Again the two cycles, this time using for..of to go through the Set items.

const s = new Set();
const a = new Array();
const ammount = 100000;
let sum = 0;
for (let i = 0; i < ammount; i++) {
	a.push(i);
}
performance.mark("ArrayBefore");
for (let i = 0; i < a.length; i++) {
	sum += a[i];
}
performance.mark("ArrayAfter");
performance.measure("Array.for", "ArrayBefore", "ArrayAfter");

for (let i = 0; i < ammount; i++) {
	s.add(i);
}
console.log(sum);
sum = 0;
performance.mark("SetBefore");
for (let item of s) { // <- here
	sum += item;
}
performance.mark("SetAfter");
performance.measure("Set.for", "SetBefore", "SetAfter");
const arrayTime = performance.getEntriesByName("Array.for")[0].duration;
const setTime = performance.getEntriesByName("Set.for")[0].duration;
console.log(sum);
console.log(`Array.for in ${arrayTime}ms; Set.for in ${setTime}ms;`);
// Array.for in 4.44999999999709ms; Set.for in 9.239999999997963ms;

No surprises here. Array sequential values are faster to iterate than Set values (which iterates in insertion order).

// ammount = 100000;
// Array.for in 4.44999999999709ms; Set.for in 9.239999999997963ms;
// ammount = 1000000;
// Array.for in 9.044999999998254ms; Set.for in 55.14499999998952ms;
// ammount = 10000000;
// Array.for in 74.47000000000116ms; Set.for in 180.13999999999942ms;

Arrays are faster for sequential iteration of lots of data. Converting the Set to an Array is not going to help here because Array.from iterates through the argument to perform the convertion.

Just deal with it :)

Set operations

A pic I took more than a decade ago. Paulo, one of the best hackers I have met. Nikon FM2 50mm1.2f, Kodak E100G film, double exposure.

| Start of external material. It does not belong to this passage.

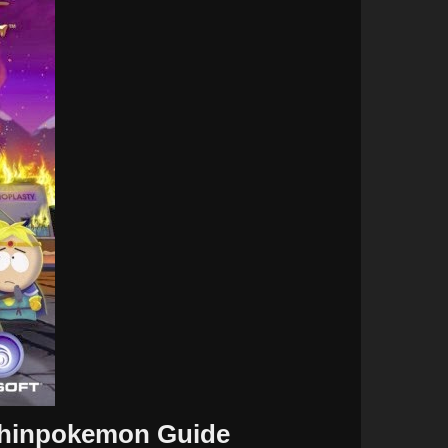
 Chinpokemon Guide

We saw that Set construction and presence checking are extremely fast operations when compared to their Array counterparts. With this in mind the set operations can be easily and naively done.

Union

const union = new Set([...set1, ...set2]);

Creates a new set with the unique values on set1 and set2 (no repeated values). If you don't care about uniqueness then just use Arrays and concat() them.

Difference

const diff = new Set([...set1].filter(x => !set2.has(x)));

Intersection

const intersected = new Set([...set1].filter(x => set2.has(x)));

Simple as long as you remember that for objects they work with references instead of values.

Conclusion

Set's are a big part of my project Grid Generator. Keeping these small concepts close to the heart can help you leverage Sets to achieve very good performance even in mobile devices.